So anyway, it just feels pretty much ill-advised to be with anyone at the moment, sexually or otherwise. Because the person to whom i’m irrationally and totally beastially attracted to is not remotely realistic - he’s single and all, but it would upset a delicate balance in my life. And the girl who would probably make a really great girlfriend is…well, just that. Probably a really great girlfriend. But i don’t want a girlfriend. Or boyfriend. Not right now in any case. If i could mush the two of them together into one person it might actually be the perfect lover, ironically enough.
I really wish that, for the moment, i could find a lover i’m wildly attracted to sexually who is low-maintenance, whip-smart, talented and an active artist/musician or something of that nature. That way, we’d both be busy with our art enough to not be too demanding upon eachother’s energy all the time. Someone that i’m excited about who is independent enough where things develop slowly.

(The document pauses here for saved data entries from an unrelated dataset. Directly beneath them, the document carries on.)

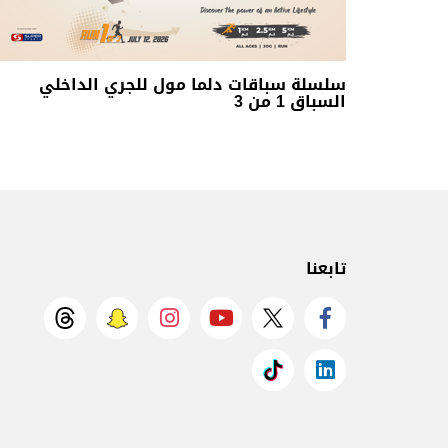
سلسلة سباقات دلما مول للجري الداخلي
السباق 1 من 3
تابعنا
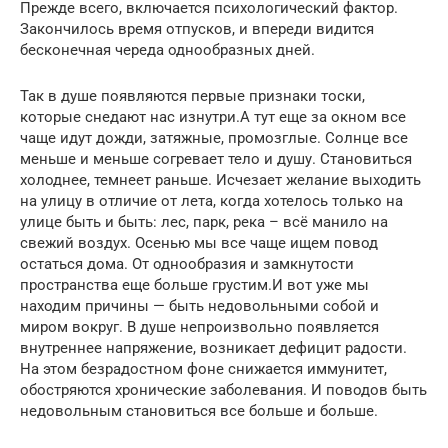
Прежде всего, включается психологический фактор.
Закончилось время отпусков, и впереди видится
бесконечная череда однообразных дней.
Так в душе появляются первые признаки тоски,
которые снедают нас изнутри.А тут еще за окном все
чаще идут дожди, затяжные, промозглые. Солнце все
меньше и меньше согревает тело и душу. Становиться
холоднее, темнеет раньше. Исчезает желание выходить
на улицу в отличие от лета, когда хотелось только на
улице быть и быть: лес, парк, река – всё манило на
свежий воздух. Осенью мы все чаще ищем повод
остаться дома. От однообразия и замкнутости
пространства еще больше грустим.И вот уже мы
находим причины — быть недовольными собой и
миром вокруг. В душе непроизвольно появляется
внутреннее напряжение, возникает дефицит радости.
На этом безрадостном фоне снижается иммунитет,
обостряются хронические заболевания. И поводов быть
недовольным становиться все больше и больше.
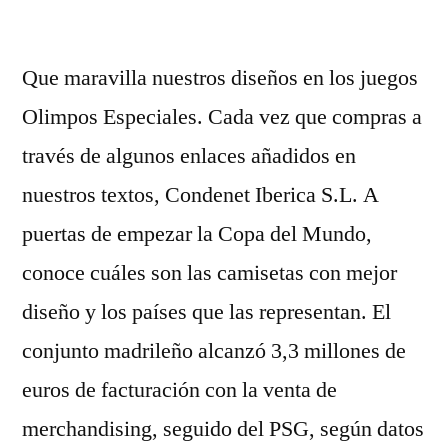
por
Que maravilla nuestros diseños en los juegos
Olimpos Especiales. Cada vez que compras a
través de algunos enlaces añadidos en
nuestros textos, Condenet Iberica S.L. A
puertas de empezar la Copa del Mundo,
conoce cuáles son las camisetas con mejor
diseño y los países que las representan. El
conjunto madrileño alcanzó 3,3 millones de
euros de facturación con la venta de
merchandising, seguido del PSG, según datos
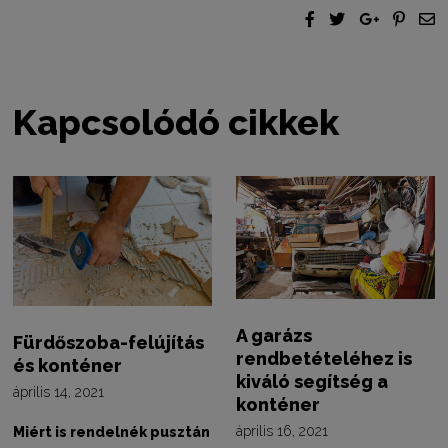
Kapcsolódó cikkek
A garázs
Fürdőszoba-felújítás
rendbetételéhez is
és konténer
kiváló segítség a
április 14, 2021
konténer
április 16, 2021
Miért is rendelnék pusztán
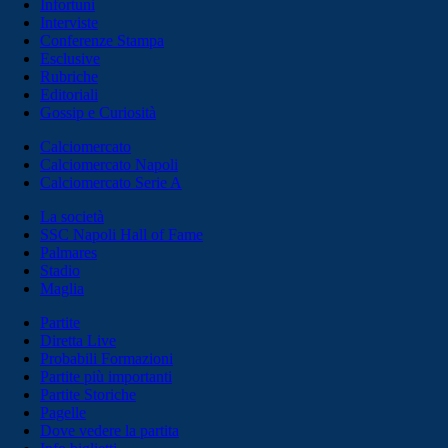
Infortuni
Interviste
Conferenze Stampa
Esclusive
Rubriche
Editoriali
Gossip e Curiosità
Calciomercato
Calciomercato Napoli
Calciomercato Serie A
La società
SSC Napoli Hall of Fame
Palmares
Stadio
Maglia
Partite
Diretta Live
Probabili Formazioni
Partite più importanti
Partite Storiche
Pagelle
Dove vedere la partita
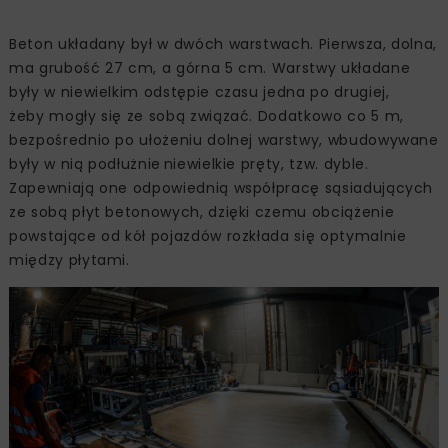
Beton układany był w dwóch warstwach. Pierwsza, dolna,
ma grubość 27 cm, a górna 5 cm. Warstwy układane
były w niewielkim odstępie czasu jedna po drugiej,
żeby mogły się ze sobą związać. Dodatkowo co 5 m,
bezpośrednio po ułożeniu dolnej warstwy, wbudowywane
były w nią podłużnie niewielkie pręty, tzw. dyble.
Zapewniają one odpowiednią współpracę sąsiadujących
ze sobą płyt betonowych, dzięki czemu obciążenie
powstające od kół pojazdów rozkłada się optymalnie
między płytami.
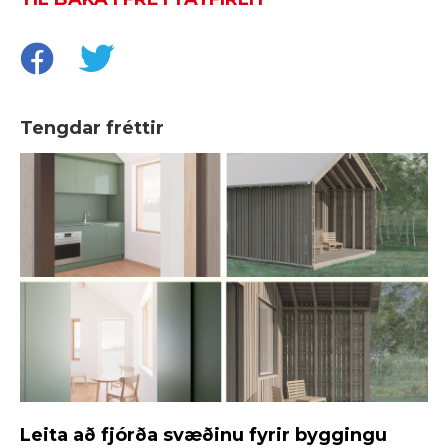
Tengdar fréttir
Leita að fjórða svæðinu fyrir byggingu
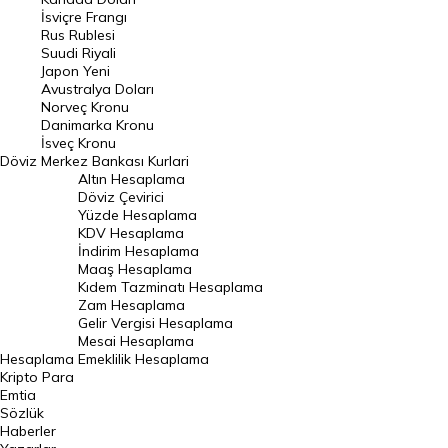
Frank Kuru
İsviçre Frangı
Riyal Kuru
Rus Rublesi
Suudi Riyali
Avustralya Doları
Japon Yeni
Avustralya Doları
Danimarka Kronu Kuru
Norveç Kronu
Danimarka Kronu
Kanada Doları Kuru
İsveç Kronu
Döviz
Merkez Bankası Kurlari
Norveç Kronu Kuru
Altın Hesaplama
İsveç Kronu Kuru
Döviz Çevirici
Yüzde Hesaplama
Japon Yeni Kuru
KDV Hesaplama
İndirim Hesaplama
Serbest Piyasa Döviz Kurları
Maaş Hesaplama
Kıdem Tazminatı Hesaplama
Merkez Bankası Döviz Kurları
Zam Hesaplama
Gelir Vergisi Hesaplama
ALTIN
Mesai Hesaplama
Hesaplama
Emeklilik Hesaplama
Altın Fiyatları
Kripto Para
Emtia
Gram Altın Fiyatı
Sözlük
Çeyrek Altın Fiyatı
Haberler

I’m not much for conventional relationships, i’ve discovered. Not that i’m incapable of committing to someone, but to me that still requires a lot of independence and autonomy.
My flatmates and i had a great conversation about attachment and relationships last night, which helped firm up and put words to the ideas i have about the way i see romantic relationships in general, and specifically in relation to my own weird self. I am willing to continue to be alone until i can find someone just as weird as me, and i hope that i’ll never make the same stupid mistakes that i have in the past.
So far, i think i’m doing pretty well. So maybe this girl just came too late…and maybe the guy i’m attracted to showed up too soon. Either way, i’m willing to wait it all out and let things unfold naturally.